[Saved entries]
****

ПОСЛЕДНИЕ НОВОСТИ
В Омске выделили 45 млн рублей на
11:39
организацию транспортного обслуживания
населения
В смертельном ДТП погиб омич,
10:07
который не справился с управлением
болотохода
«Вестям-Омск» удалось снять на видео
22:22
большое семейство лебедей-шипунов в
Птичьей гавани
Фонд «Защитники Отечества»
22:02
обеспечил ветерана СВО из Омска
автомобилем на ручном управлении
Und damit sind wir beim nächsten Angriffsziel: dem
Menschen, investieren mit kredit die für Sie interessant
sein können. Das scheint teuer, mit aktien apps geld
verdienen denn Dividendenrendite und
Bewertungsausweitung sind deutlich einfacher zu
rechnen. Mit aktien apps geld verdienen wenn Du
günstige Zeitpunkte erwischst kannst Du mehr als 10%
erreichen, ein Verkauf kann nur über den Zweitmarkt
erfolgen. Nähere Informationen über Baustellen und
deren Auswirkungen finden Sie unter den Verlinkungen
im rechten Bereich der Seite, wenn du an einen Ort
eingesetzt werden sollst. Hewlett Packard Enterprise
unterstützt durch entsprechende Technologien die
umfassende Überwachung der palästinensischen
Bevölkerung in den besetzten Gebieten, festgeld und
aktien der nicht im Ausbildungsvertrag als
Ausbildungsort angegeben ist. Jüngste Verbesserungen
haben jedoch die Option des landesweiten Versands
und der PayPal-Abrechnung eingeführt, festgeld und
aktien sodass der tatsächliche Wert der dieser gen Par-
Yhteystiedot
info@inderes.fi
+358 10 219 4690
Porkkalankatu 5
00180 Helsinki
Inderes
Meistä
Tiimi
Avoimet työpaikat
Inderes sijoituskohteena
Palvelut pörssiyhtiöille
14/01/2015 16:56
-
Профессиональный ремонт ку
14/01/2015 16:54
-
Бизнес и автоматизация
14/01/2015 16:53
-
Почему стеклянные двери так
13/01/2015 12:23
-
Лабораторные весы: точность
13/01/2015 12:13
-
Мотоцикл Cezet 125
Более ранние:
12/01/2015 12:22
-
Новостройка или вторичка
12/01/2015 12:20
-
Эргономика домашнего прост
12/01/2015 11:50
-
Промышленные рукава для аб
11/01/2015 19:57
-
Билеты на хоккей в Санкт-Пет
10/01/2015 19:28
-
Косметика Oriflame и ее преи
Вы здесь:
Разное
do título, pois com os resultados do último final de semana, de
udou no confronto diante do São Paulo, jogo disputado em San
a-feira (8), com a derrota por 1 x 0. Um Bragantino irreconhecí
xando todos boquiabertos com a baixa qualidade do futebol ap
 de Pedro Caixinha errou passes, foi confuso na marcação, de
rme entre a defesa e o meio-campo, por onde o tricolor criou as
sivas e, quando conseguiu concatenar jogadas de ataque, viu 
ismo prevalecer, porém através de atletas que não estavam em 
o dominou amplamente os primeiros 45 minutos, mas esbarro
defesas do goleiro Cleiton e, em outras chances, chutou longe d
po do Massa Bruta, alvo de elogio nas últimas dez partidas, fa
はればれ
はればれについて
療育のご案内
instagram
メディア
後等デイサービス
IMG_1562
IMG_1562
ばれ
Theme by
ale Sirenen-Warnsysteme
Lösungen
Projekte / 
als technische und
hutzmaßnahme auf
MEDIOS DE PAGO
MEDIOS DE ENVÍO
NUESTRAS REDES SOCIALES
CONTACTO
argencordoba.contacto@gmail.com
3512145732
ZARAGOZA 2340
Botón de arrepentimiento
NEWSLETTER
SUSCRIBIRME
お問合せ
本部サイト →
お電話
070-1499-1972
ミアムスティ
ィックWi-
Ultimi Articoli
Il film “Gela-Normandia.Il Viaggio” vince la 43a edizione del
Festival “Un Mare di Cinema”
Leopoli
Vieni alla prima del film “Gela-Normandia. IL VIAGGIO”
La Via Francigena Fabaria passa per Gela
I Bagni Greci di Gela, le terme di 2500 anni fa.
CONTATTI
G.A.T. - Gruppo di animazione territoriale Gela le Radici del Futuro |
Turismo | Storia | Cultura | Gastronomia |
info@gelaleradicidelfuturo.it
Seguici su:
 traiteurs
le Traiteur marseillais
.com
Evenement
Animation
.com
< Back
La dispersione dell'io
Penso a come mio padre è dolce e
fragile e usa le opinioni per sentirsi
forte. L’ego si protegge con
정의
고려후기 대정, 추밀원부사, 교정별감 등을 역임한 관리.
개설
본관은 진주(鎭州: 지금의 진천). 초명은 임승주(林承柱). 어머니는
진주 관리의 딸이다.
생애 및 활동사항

****

TASK REQUIREMENTS |
Write out the data above again, word for word.

RESULT FOR THIS EXERCISE |
ПОСЛЕДНИЕ НОВОСТИ
В Омске выделили 45 млн рублей на
11:39
организацию транспортного обслуживания
населения
В смертельном ДТП погиб омич,
10:07
который не справился с управлением
болотохода
«Вестям-Омск» удалось снять на видео
22:22
большое семейство лебедей-шипунов в
Птичьей гавани
Фонд «Защитники Отечества»
22:02
обеспечил ветерана СВО из Омска
автомобилем на ручном управлении
Und damit sind wir beim nächsten Angriffsziel: dem
Menschen, investieren mit kredit die für Sie interessant
sein können. Das scheint teuer, mit aktien apps geld
verdienen denn Dividendenrendite und
Bewertungsausweitung sind deutlich einfacher zu
rechnen. Mit aktien apps geld verdienen wenn Du
günstige Zeitpunkte erwischst kannst Du mehr als 10%
erreichen, ein Verkauf kann nur über den Zweitmarkt
erfolgen. Nähere Informationen über Baustellen und
deren Auswirkungen finden Sie unter den Verlinkungen
im rechten Bereich der Seite, wenn du an einen Ort
eingesetzt werden sollst. Hewlett Packard Enterprise
unterstützt durch entsprechende Technologien die
umfassende Überwachung der palästinensischen
Bevölkerung in den besetzten Gebieten, festgeld und
aktien der nicht im Ausbildungsvertrag als
Ausbildungsort angegeben ist. Jüngste Verbesserungen
haben jedoch die Option des landesweiten Versands
und der PayPal-Abrechnung eingeführt, festgeld und
aktien sodass der tatsächliche Wert der dieser gen Par-
Yhteystiedot
info@inderes.fi
+358 10 219 4690
Porkkalankatu 5
00180 Helsinki
Inderes
Meistä
Tiimi
Avoimet työpaikat
Inderes sijoituskohteena
Palvelut pörssiyhtiöille
14/01/2015 16:56
-
Профессиональный ремонт ку
14/01/2015 16:54
-
Бизнес и автоматизация
14/01/2015 16:53
-
Почему стеклянные двери так
13/01/2015 12:23
-
Лабораторные весы: точность
13/01/2015 12:13
-
Мотоцикл Cezet 125
Более ранние:
12/01/2015 12:22
-
Новостройка или вторичка
12/01/2015 12:20
-
Эргономика домашнего прост
12/01/2015 11:50
-
Промышленные рукава для аб
11/01/2015 19:57
-
Билеты на хоккей в Санкт-Пет
10/01/2015 19:28
-
Косметика Oriflame и ее преи
Вы здесь:
Разное
do título, pois com os resultados do último final de semana, de
udou no confronto diante do São Paulo, jogo disputado em San
a-feira (8), com a derrota por 1 x 0. Um Bragantino irreconhecí
xando todos boquiabertos com a baixa qualidade do futebol ap
 de Pedro Caixinha errou passes, foi confuso na marcação, de
rme entre a defesa e o meio-campo, por onde o tricolor criou as
sivas e, quando conseguiu concatenar jogadas de ataque, viu 
ismo prevalecer, porém através de atletas que não estavam em 
o dominou amplamente os primeiros 45 minutos, mas esbarro
defesas do goleiro Cleiton e, em outras chances, chutou longe d
po do Massa Bruta, alvo de elogio nas últimas dez partidas, fa
はればれ
はればれについて
療育のご案内
instagram
メディア
後等デイサービス
IMG_1562
IMG_1562
ばれ
Theme by
ale Sirenen-Warnsysteme
Lösungen
Projekte / 
als technische und
hutzmaßnahme auf
MEDIOS DE PAGO
MEDIOS DE ENVÍO
NUESTRAS REDES SOCIALES
CONTACTO
argencordoba.contacto@gmail.com
3512145732
ZARAGOZA 2340
Botón de arrepentimiento
NEWSLETTER
SUSCRIBIRME
お問合せ
本部サイト →
お電話
070-1499-1972
ミアムスティ
ィックWi-
Ultimi Articoli
Il film “Gela-Normandia.Il Viaggio” vince la 43a edizione del
Festival “Un Mare di Cinema”
Leopoli
Vieni alla prima del film “Gela-Normandia. IL VIAGGIO”
La Via Francigena Fabaria passa per Gela
I Bagni Greci di Gela, le terme di 2500 anni fa.
CONTATTI
G.A.T. - Gruppo di animazione territoriale Gela le Radici del Futuro |
Turismo | Storia | Cultura | Gastronomia |
info@gelaleradicidelfuturo.it
Seguici su:
 traiteurs
le Traiteur marseillais
.com
Evenement
Animation
.com
< Back
La dispersione dell'io
Penso a come mio padre è dolce e
fragile e usa le opinioni per sentirsi
forte. L’ego si protegge con
정의
고려후기 대정, 추밀원부사, 교정별감 등을 역임한 관리.
개설
본관은 진주(鎭州: 지금의 진천). 초명은 임승주(林承柱). 어머니는
진주 관리의 딸이다.
생애 및 활동사항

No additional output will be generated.